Supporters include Integrity Florida. Opponents include the Florida Chamber. The Florida LWV takes no position because, they say, although there is need for lobbying reform, “six years might be onerous, and this amendment does not address the real issue regarding lobbying, which is the impact of money in political campaigns.” The Naples Daily News Editorial Board writes that “This amendment alone won’t clean up all that can be addressed to improve government ethics in the state. Campaign finance reform to control the influence of money on political campaigns and the meting out of harsher, quicker and more frequent penalties by the Florida Ethics Commission also would help.
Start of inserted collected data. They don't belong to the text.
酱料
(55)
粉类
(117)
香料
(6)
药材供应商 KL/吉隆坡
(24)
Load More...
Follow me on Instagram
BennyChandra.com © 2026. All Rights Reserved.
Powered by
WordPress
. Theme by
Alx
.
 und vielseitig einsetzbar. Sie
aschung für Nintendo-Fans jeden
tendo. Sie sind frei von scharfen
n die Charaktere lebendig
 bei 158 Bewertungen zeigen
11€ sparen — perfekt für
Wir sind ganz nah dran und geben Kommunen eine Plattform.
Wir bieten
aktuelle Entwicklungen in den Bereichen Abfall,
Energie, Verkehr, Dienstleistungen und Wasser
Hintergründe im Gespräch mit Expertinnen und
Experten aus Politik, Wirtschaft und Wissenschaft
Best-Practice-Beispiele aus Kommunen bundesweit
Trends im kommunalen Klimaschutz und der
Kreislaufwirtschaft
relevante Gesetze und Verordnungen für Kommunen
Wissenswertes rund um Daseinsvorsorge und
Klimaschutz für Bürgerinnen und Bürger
Amendment 12 is an improvement, however.”
Amendment 13 – Ends Dog Racing would phase out commercial dog racing in connection with wagering, but not affect other gaming activities. Full text here.
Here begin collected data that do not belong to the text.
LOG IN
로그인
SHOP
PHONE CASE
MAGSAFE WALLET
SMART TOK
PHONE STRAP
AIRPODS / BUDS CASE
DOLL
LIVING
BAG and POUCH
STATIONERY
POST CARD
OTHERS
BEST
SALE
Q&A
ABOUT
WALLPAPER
Florida has 12 of the nation’s 18 dog-racing tracks. Dog racing – usually greyhounds – is one of several “pari-mutuel” wagering sports in Florida. (Florida Division of Pari-Mutuel Wagering)
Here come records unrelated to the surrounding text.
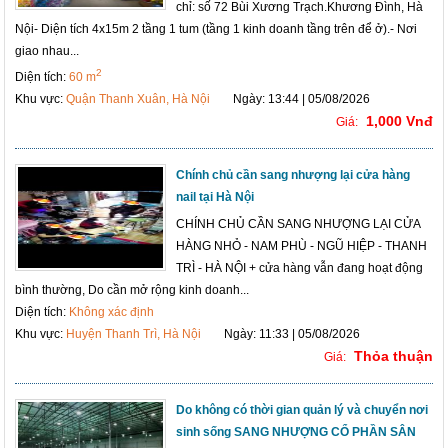
chỉ: số 72 Bùi Xương Trạch.Khương Đình, Hà
Nội- Diện tích 4x15m 2 tầng 1 tum (tầng 1 kinh doanh tầng trên để ở).- Nơi
giao nhau...
2
Diện tích:
60 m
Khu vực:
Quận Thanh Xuân, Hà Nội
Ngày: 13:44 | 05/08/2026
1,000 Vnđ
Giá:
Chính chủ cần sang nhượng lại cửa hàng
nail tại Hà Nội
CHÍNH CHỦ CẦN SANG NHƯỢNG LẠI CỬA
HÀNG NHỎ - NAM PHÙ - NGŨ HIỆP - THANH
TRÌ - HÀ NỘI + cửa hàng vẫn đang hoạt động
bình thường, Do cần mở rộng kinh doanh...
Diện tích:
Không xác định
Khu vực:
Huyện Thanh Trì, Hà Nội
Ngày: 11:33 | 05/08/2026
Thỏa thuận
Giá:
Do không có thời gian quản lý và chuyển nơi
sinh sống SANG NHƯỢNG CỔ PHẦN SÂN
“The state’s 12 dog tracks took in $240 million in bets during the year that ended in June 2016, half the amount wagered a decade before,” according to the Florida Times-Union. “The state says it now spends more money regulating the greyhound industry than it receives in tax revenue from the races. But dogs still race in Florida because the tracks must exist if pari-mutuel companies want to keep open their more-lucrative poker rooms. Under state law, only pari-mutuel facilities like horse tracks, jai alai frontons and greyhound kennel clubs can operate card rooms. If greyhound tracks stop their races, the card rooms would have to close.”
Supporters include Grey2KUSA, the Humane Society of the United States, and League of Women Voters of Florida. Opponents include Florida Greyhound Association and the NRA. The Naples Daily News writes that “the state shouldn’t force a business to operate in ways that have proven unprofitable.”
I hope my research helped you understand what each of the amendments would mean, and who stands to benefit if each is passed. I also hope helps you think more critically about how you will vote than you might have without it.